%%

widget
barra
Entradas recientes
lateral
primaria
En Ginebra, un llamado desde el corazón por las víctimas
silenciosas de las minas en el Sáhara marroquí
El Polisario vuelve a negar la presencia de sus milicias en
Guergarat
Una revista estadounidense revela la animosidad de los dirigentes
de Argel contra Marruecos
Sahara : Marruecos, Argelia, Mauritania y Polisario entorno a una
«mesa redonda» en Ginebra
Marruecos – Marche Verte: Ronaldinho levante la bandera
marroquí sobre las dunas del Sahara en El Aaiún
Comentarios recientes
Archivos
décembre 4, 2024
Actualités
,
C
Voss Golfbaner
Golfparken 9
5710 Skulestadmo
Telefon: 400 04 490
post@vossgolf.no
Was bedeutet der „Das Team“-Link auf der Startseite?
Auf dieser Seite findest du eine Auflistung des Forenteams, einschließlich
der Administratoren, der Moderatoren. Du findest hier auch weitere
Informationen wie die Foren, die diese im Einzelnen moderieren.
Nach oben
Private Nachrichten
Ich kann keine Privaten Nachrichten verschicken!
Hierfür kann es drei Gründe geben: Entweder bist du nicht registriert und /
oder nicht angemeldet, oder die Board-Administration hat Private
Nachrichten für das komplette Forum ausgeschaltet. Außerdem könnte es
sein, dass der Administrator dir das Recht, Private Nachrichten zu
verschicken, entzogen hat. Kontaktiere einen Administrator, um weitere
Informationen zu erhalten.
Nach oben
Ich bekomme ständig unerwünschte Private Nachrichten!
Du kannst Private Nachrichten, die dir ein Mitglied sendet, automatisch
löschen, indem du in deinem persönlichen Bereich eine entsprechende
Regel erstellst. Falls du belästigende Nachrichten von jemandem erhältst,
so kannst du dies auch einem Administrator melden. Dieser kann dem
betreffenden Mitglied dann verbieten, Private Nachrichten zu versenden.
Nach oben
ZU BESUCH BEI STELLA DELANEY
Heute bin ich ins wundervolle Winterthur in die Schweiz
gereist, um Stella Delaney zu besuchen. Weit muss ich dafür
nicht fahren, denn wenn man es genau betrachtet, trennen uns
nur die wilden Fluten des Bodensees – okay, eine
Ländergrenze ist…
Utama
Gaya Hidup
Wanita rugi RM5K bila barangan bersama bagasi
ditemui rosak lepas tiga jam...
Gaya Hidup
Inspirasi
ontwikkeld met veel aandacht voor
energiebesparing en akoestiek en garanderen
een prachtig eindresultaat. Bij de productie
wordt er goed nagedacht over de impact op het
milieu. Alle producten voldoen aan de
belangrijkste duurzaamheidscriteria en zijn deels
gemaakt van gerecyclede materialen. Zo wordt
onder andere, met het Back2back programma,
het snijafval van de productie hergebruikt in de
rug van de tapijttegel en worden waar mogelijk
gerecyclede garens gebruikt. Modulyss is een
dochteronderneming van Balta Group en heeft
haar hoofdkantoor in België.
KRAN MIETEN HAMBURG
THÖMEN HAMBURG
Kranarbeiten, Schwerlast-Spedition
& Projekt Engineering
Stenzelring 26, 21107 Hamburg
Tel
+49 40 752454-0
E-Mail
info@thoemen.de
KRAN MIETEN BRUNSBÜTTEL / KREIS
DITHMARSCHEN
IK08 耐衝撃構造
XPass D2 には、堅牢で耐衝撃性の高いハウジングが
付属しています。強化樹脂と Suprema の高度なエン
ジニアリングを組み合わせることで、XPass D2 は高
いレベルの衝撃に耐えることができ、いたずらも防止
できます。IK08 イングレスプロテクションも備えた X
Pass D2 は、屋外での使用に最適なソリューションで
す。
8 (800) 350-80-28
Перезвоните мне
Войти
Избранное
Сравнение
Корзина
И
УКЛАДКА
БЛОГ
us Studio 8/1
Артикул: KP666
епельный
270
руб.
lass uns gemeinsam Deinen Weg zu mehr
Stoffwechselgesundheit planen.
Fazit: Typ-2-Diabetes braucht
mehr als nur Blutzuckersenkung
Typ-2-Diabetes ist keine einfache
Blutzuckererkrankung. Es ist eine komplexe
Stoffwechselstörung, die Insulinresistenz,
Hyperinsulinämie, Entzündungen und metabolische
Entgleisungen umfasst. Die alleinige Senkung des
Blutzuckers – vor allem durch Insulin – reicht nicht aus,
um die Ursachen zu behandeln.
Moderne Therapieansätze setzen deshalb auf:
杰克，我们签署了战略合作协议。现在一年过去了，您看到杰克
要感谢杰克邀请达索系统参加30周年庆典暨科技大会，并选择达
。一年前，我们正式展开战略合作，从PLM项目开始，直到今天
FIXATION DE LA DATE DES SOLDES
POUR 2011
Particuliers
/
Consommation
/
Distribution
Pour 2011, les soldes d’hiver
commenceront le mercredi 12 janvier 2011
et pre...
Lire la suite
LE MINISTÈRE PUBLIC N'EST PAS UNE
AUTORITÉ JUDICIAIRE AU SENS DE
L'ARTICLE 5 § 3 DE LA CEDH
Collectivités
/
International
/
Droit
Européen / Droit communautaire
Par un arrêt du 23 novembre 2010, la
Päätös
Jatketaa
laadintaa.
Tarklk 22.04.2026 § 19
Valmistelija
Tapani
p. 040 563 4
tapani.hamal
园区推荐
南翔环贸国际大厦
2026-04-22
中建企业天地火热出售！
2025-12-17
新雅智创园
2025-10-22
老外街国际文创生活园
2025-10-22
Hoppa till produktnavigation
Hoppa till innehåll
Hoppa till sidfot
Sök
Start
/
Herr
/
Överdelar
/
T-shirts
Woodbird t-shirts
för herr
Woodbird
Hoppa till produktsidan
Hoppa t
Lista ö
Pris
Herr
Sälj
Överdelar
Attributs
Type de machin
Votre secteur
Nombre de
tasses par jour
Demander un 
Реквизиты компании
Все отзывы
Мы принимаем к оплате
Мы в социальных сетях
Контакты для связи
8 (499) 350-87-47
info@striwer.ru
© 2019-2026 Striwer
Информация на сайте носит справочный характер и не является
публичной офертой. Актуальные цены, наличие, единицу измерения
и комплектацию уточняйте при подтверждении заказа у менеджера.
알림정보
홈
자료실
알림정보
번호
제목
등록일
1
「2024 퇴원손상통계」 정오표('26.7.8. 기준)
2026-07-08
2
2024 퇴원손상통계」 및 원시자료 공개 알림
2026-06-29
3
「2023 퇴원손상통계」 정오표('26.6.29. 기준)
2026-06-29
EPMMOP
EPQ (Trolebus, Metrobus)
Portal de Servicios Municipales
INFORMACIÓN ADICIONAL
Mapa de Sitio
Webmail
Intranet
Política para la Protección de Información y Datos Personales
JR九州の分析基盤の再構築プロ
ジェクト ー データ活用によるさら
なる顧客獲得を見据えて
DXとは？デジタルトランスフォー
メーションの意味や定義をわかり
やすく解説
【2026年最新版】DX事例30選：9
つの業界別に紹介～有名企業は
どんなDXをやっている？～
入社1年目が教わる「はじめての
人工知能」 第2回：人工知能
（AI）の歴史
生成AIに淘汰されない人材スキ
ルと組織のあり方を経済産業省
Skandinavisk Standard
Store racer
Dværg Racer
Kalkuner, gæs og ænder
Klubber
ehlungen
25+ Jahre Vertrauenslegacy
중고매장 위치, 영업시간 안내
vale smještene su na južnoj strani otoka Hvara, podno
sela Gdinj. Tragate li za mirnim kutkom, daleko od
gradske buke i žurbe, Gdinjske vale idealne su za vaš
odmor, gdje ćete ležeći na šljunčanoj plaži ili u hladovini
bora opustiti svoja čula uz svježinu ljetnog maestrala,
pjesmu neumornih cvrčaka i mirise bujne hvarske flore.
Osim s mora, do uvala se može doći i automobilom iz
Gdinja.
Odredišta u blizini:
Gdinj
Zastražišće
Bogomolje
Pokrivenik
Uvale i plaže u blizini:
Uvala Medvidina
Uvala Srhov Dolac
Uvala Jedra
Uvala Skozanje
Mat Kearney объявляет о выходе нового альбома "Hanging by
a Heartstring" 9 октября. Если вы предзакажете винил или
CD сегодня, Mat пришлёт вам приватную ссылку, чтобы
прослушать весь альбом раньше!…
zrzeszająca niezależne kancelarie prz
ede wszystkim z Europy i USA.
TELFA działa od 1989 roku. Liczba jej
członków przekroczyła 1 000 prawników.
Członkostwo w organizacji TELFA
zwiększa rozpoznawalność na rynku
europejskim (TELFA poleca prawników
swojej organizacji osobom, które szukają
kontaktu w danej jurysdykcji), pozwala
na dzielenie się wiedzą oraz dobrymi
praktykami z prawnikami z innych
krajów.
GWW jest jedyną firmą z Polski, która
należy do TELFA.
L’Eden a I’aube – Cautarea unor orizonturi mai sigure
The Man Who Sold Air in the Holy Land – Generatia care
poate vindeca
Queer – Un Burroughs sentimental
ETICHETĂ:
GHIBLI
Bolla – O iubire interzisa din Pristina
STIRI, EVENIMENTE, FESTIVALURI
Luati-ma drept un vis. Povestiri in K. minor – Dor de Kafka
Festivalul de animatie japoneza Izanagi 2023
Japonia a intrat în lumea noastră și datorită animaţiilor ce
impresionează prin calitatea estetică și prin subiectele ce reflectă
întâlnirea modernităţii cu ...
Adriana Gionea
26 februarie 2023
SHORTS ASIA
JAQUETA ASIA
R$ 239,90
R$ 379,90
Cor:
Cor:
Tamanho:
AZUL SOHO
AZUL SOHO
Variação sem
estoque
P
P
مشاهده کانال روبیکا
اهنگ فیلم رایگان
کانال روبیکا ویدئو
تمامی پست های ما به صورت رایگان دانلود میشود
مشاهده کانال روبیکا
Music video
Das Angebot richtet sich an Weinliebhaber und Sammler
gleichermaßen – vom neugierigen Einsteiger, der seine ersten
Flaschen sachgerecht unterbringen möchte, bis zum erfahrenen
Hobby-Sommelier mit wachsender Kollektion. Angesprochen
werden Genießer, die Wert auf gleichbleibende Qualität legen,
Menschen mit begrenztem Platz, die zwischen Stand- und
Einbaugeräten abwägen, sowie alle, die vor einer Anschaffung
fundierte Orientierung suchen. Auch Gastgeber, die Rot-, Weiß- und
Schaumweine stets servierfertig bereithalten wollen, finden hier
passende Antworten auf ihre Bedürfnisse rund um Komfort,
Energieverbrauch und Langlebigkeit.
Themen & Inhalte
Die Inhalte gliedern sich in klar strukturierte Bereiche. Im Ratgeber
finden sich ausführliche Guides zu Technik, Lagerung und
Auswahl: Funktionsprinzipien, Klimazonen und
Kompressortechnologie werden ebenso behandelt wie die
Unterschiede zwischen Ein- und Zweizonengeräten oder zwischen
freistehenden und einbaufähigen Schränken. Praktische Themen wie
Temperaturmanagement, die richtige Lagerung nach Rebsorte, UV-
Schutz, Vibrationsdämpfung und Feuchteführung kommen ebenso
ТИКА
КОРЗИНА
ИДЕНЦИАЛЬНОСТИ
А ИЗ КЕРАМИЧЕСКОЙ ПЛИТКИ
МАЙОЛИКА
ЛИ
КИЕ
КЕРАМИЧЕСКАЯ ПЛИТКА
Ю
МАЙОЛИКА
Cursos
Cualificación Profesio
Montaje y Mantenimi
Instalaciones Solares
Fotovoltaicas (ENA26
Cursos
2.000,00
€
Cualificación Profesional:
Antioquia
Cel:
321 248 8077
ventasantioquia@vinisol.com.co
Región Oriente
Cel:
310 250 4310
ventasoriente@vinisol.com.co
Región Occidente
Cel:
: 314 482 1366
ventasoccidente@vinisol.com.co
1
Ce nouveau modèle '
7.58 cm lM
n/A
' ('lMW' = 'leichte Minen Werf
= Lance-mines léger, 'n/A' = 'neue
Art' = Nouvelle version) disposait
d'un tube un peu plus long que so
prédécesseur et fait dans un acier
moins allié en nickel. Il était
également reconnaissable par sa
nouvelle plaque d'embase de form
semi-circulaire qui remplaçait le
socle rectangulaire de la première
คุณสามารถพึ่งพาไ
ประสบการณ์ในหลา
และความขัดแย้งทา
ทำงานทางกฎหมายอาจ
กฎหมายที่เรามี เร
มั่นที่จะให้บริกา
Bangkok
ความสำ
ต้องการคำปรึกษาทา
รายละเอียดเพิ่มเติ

%%

Working from the records above, write out verbatim only the lines from the line containing "onder andere, met" through the line containing "Typ-2-Diabetes ist keine einfache".

RESPONSE BOX →
onder andere, met het Back2back programma,
het snijafval van de productie hergebruikt in de
rug van de tapijttegel en worden waar mogelijk
gerecyclede garens gebruikt. Modulyss is een
dochteronderneming van Balta Group en heeft
haar hoofdkantoor in België.
KRAN MIETEN HAMBURG
THÖMEN HAMBURG
Kranarbeiten, Schwerlast-Spedition
& Projekt Engineering
Stenzelring 26, 21107 Hamburg
Tel
+49 40 752454-0
E-Mail
info@thoemen.de
KRAN MIETEN BRUNSBÜTTEL / KREIS
DITHMARSCHEN
IK08 耐衝撃構造
XPass D2 には、堅牢で耐衝撃性の高いハウジングが
付属しています。強化樹脂と Suprema の高度なエン
ジニアリングを組み合わせることで、XPass D2 は高
いレベルの衝撃に耐えることができ、いたずらも防止
できます。IK08 イングレスプロテクションも備えた X
Pass D2 は、屋外での使用に最適なソリューションで
す。
8 (800) 350-80-28
Перезвоните мне
Войти
Избранное
Сравнение
Корзина
И
УКЛАДКА
БЛОГ
us Studio 8/1
Артикул: KP666
епельный
270
руб.
lass uns gemeinsam Deinen Weg zu mehr
Stoffwechselgesundheit planen.
Fazit: Typ-2-Diabetes braucht
mehr als nur Blutzuckersenkung
Typ-2-Diabetes ist keine einfache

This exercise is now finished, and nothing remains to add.